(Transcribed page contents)
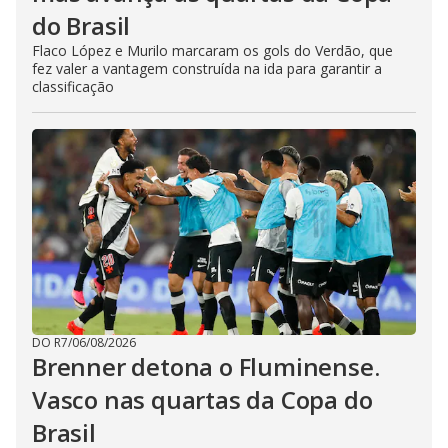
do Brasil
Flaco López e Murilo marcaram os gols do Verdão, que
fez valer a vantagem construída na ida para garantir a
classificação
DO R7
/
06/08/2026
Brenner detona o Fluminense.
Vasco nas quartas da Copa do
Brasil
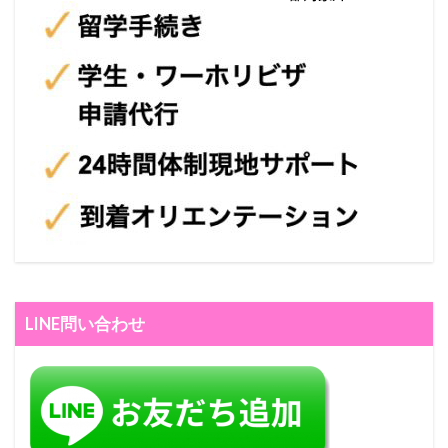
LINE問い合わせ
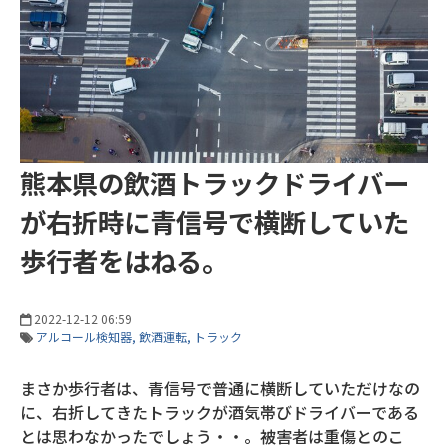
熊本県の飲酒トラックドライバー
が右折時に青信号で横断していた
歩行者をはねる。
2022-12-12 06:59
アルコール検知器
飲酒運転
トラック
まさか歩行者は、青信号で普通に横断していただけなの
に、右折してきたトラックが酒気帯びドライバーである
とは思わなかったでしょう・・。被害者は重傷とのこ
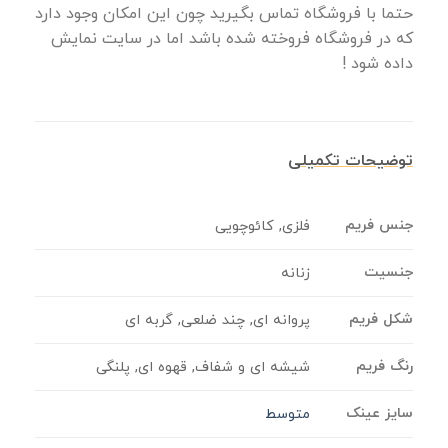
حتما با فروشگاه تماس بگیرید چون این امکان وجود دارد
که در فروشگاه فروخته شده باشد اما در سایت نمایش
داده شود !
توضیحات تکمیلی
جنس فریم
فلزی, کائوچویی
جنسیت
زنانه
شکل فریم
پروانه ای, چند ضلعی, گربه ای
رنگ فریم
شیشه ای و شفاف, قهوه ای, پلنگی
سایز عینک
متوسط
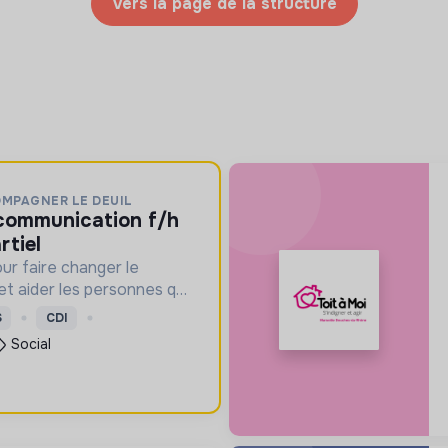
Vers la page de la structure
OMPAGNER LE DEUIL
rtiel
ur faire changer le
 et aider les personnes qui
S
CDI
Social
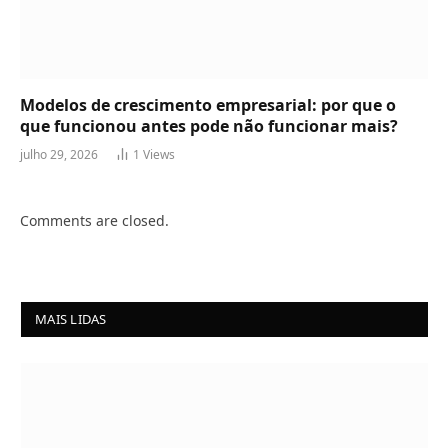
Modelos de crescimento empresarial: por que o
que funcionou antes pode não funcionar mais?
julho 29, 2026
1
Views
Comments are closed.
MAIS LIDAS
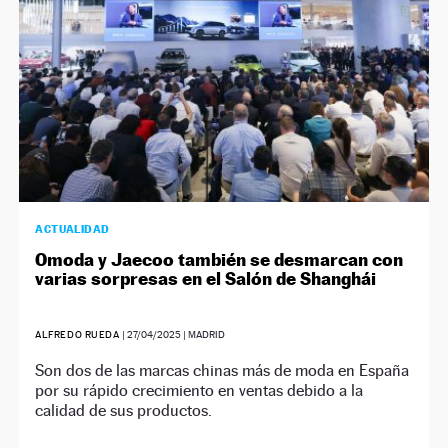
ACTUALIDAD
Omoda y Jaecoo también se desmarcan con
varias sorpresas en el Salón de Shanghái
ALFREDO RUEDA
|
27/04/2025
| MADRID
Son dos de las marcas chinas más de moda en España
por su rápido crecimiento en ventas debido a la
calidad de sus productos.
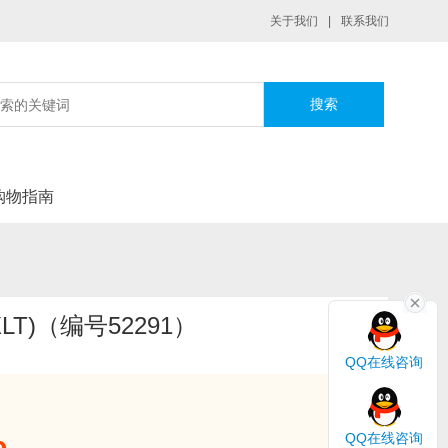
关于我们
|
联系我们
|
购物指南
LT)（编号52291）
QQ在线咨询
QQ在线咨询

...

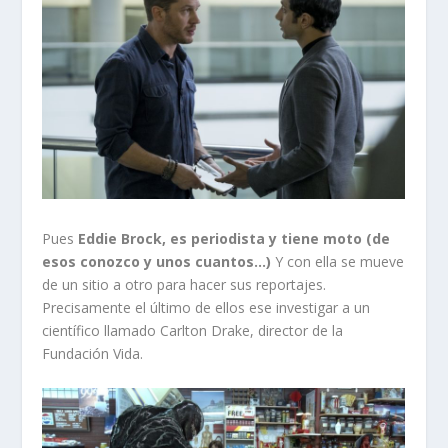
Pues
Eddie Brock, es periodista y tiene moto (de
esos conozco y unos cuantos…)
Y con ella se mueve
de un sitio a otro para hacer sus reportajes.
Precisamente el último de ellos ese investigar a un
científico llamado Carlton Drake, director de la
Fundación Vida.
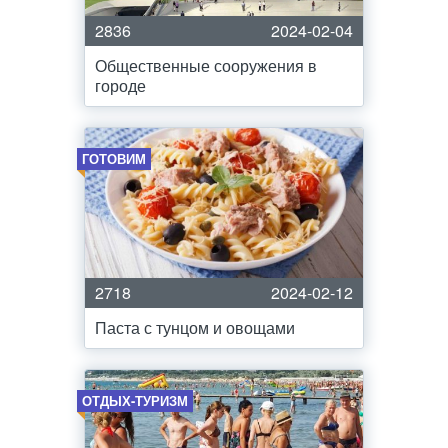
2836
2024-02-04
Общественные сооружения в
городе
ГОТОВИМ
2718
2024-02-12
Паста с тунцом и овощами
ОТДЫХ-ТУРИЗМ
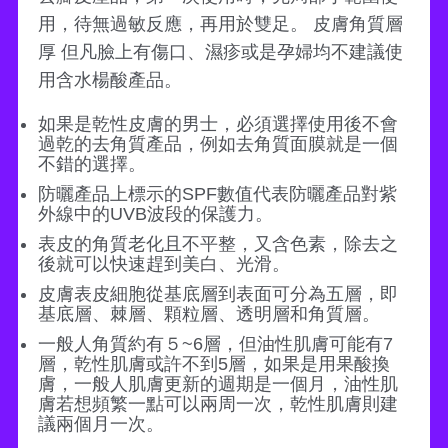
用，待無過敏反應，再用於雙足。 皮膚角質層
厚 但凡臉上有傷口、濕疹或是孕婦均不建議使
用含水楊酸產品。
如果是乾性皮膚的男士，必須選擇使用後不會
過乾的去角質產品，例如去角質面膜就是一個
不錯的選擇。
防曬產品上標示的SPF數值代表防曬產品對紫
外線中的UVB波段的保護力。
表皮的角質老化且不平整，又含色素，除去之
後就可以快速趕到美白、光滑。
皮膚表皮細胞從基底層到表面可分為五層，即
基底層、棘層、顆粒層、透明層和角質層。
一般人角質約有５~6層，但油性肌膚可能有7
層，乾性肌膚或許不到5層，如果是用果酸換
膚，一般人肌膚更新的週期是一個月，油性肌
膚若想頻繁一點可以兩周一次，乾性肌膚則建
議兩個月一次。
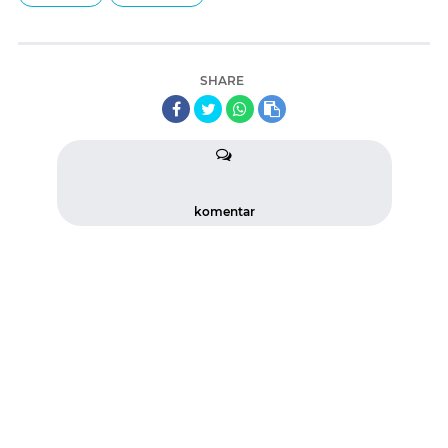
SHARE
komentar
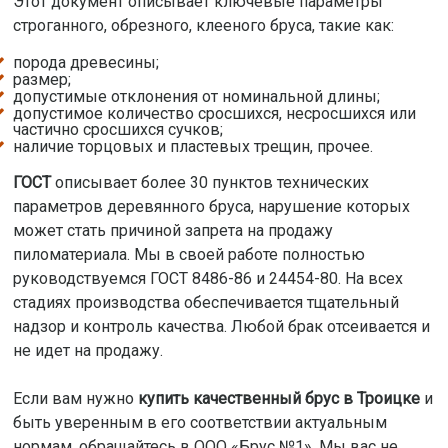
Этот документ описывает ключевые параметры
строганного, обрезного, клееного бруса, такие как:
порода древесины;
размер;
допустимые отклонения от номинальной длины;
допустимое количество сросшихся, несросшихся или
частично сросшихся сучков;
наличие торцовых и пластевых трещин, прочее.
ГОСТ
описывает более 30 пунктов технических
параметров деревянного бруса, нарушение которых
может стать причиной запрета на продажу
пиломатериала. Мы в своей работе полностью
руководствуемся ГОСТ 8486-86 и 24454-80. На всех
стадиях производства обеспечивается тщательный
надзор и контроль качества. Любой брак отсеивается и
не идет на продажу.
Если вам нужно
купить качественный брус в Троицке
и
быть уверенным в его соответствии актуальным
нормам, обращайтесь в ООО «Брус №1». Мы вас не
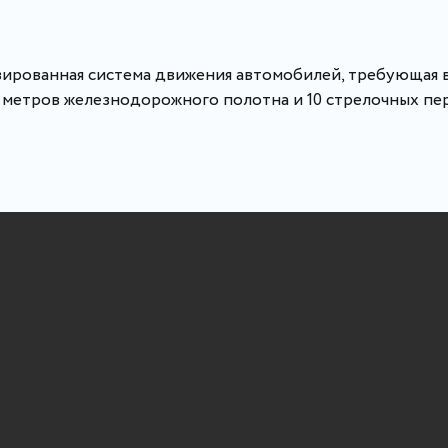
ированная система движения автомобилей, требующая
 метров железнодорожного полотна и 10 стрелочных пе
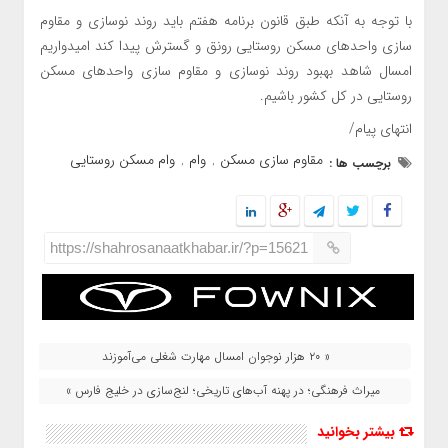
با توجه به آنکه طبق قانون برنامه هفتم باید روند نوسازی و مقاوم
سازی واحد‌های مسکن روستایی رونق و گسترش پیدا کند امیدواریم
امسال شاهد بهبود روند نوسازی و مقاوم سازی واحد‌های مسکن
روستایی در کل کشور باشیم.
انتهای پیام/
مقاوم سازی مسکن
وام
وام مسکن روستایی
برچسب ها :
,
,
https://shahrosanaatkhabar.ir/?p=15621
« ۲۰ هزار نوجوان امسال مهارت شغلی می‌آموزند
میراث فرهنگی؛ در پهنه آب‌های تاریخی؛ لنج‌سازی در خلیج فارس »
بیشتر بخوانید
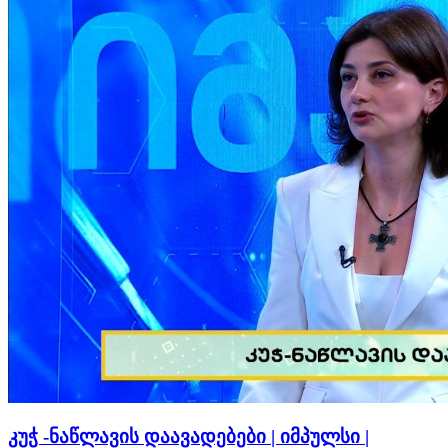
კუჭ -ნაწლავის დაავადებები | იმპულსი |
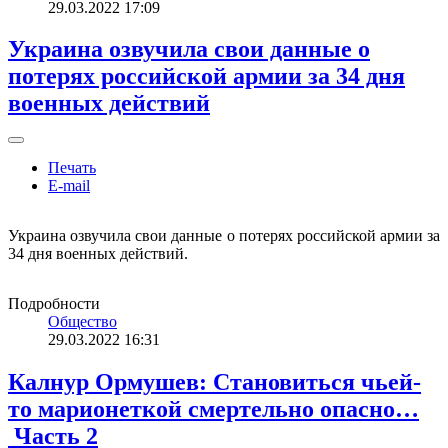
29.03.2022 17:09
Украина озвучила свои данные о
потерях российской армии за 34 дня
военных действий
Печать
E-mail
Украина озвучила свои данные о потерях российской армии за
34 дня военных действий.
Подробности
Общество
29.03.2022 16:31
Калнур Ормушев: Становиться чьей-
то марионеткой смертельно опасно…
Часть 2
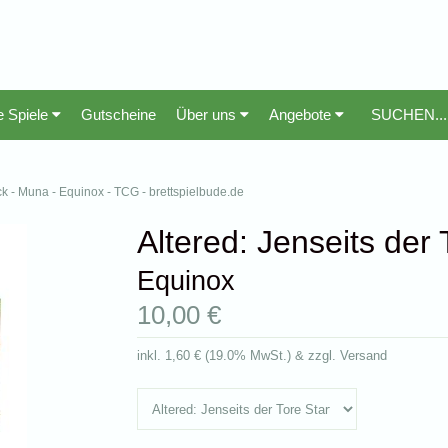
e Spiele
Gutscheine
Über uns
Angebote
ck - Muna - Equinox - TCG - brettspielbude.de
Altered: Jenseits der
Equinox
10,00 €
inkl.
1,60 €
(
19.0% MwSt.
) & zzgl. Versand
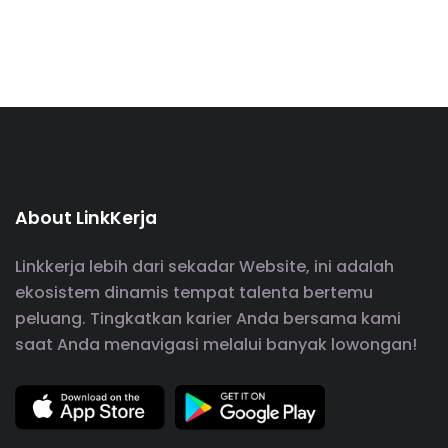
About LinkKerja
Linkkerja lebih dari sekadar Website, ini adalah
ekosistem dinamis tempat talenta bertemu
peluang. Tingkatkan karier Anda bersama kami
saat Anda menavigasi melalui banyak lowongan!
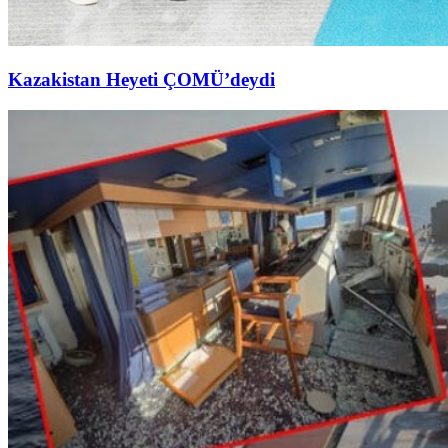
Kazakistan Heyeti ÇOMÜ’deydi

---

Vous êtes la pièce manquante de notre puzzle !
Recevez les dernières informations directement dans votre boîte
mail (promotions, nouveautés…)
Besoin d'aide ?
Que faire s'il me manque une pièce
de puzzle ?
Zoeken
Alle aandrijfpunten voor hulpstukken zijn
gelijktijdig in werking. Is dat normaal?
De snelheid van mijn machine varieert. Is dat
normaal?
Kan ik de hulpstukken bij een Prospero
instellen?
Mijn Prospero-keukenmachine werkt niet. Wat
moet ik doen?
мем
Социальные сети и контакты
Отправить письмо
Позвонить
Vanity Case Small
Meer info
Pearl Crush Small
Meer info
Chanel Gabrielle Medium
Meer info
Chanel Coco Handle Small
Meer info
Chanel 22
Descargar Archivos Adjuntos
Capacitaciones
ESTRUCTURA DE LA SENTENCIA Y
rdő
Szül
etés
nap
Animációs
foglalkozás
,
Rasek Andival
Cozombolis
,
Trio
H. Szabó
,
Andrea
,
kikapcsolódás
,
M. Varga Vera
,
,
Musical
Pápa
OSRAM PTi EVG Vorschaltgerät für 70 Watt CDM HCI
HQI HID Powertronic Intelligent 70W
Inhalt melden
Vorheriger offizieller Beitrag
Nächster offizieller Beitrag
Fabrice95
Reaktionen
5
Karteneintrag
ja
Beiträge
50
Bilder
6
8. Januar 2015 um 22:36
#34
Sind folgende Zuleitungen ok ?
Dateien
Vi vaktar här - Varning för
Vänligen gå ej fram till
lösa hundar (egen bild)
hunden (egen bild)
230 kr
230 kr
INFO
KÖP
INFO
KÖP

Description of the task ▸ Find the line with "Общественные сооружения в" and the line with "ированная система движения" in the records above. Copy both and all lines between them exactly, without pictures.

Task output ▸
Общественные сооружения в
городе
ГОТОВИМ
2718
2024-02-12
Паста с тунцом и овощами
ОТДЫХ-ТУРИЗМ
用，待無過敏反應，再用於雙足。 皮膚角質層
厚 但凡臉上有傷口、濕疹或是孕婦均不建議使
用含水楊酸產品。
如果是乾性皮膚的男士，必須選擇使用後不會
過乾的去角質產品，例如去角質面膜就是一個
不錯的選擇。
防曬產品上標示的SPF數值代表防曬產品對紫
外線中的UVB波段的保護力。
表皮的角質老化且不平整，又含色素，除去之
後就可以快速趕到美白、光滑。
皮膚表皮細胞從基底層到表面可分為五層，即
基底層、棘層、顆粒層、透明層和角質層。
一般人角質約有５~6層，但油性肌膚可能有7
層，乾性肌膚或許不到5層，如果是用果酸換
膚，一般人肌膚更新的週期是一個月，油性肌
膚若想頻繁一點可以兩周一次，乾性肌膚則建
議兩個月一次。
SHARE
komentar
Этот документ описывает ключевые параметры
строганного, обрезного, клееного бруса, такие как:
порода древесины;
размер;
допустимые отклонения от номинальной длины;
допустимое количество сросшихся, несросшихся или
частично сросшихся сучков;
наличие торцовых и пластевых трещин, прочее.
ГОСТ
описывает более 30 пунктов технических
параметров деревянного бруса, нарушение которых
может стать причиной запрета на продажу
пиломатериала. Мы в своей работе полностью
руководствуемся ГОСТ 8486-86 и 24454-80. На всех
стадиях производства обеспечивается тщательный
надзор и контроль качества. Любой брак отсеивается и
не идет на продажу.
Если вам нужно
купить качественный брус в Троицке
и
быть уверенным в его соответствии актуальным
нормам, обращайтесь в ООО «Брус №1». Мы вас не
ированная система движения автомобилей, требующая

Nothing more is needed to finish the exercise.